Heck. You'd even take the scrawny kid with the motor skills of a tree stump if things got desperate enough.
That kid was me, and I had the dream, too, even if for me it was more along the lines of an hallucination. We were all gonna be playing in Yankee Stadium someday, in Fenway or Wrigley or Tiger Stadium. We were all gonna hit the walk-off home run that won the World Series. We were Mickey Mantle, Johnny Bench, Roberto Clemente, Frank Robinson.
Baseball was the American game, and we were American boys. That was the name of that tune.
And now?
Now it's a global world, not just an American one, no matter how delusional our leaders have become in their pining for an unrecoverable past. And so what happened last night in Pittsburgh was as inevitable as it was wonderful.

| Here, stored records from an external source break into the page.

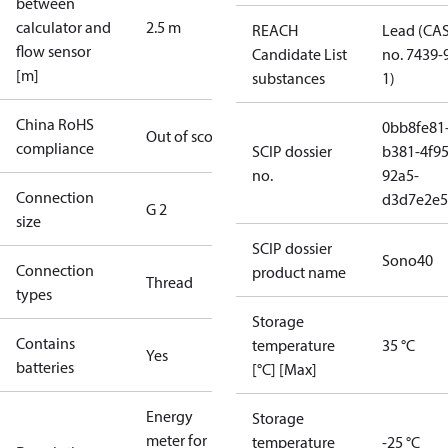
between
calculator and
2.5 m
REACH
Lead (CA
flow sensor
Candidate List
no. 7439-
[m]
substances
1)
China RoHS
0bb8fe81
Out of scope
compliance
SCIP dossier
b381-4f95
no.
92a5-
Connection
d3d7e2e5
G 2
size
SCIP dossier
Sono40
Connection
product name
Thread
types
Storage
Contains
temperature
35 °C
Yes
batteries
[°C] [Max]
Energy
Storage
meter for
temperature
-25 °C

What happened, in the second inning, was Pirates' manager Clint Hurdle pulled a double switch. And he put a guy at second base who'd never played in a major-league game.
His name was Gift Ngoepe. He'd spent 8 1/2 years riding buses in the minors, chasing a dream that seemed to recede with every trip from Nowhere to Unknown. And he was from South Africa.
Which meant that when Gift Ngoepe stepped to the plate, it wasn't just his first major league at-bat. It was the first major league at-bat for any African in the history of the game.
You know what happened next. You saw it in the back of your mind a million times as a kid.
In his first at-bat, the first African ever to play in a major league game got a base hit.
Later he drew a walk.
Later he turned a crucial double play, and the Pirates beat the defending World Series champion Cubs 6-5.
The dream lives. And, gloriously, it lives everywhere now.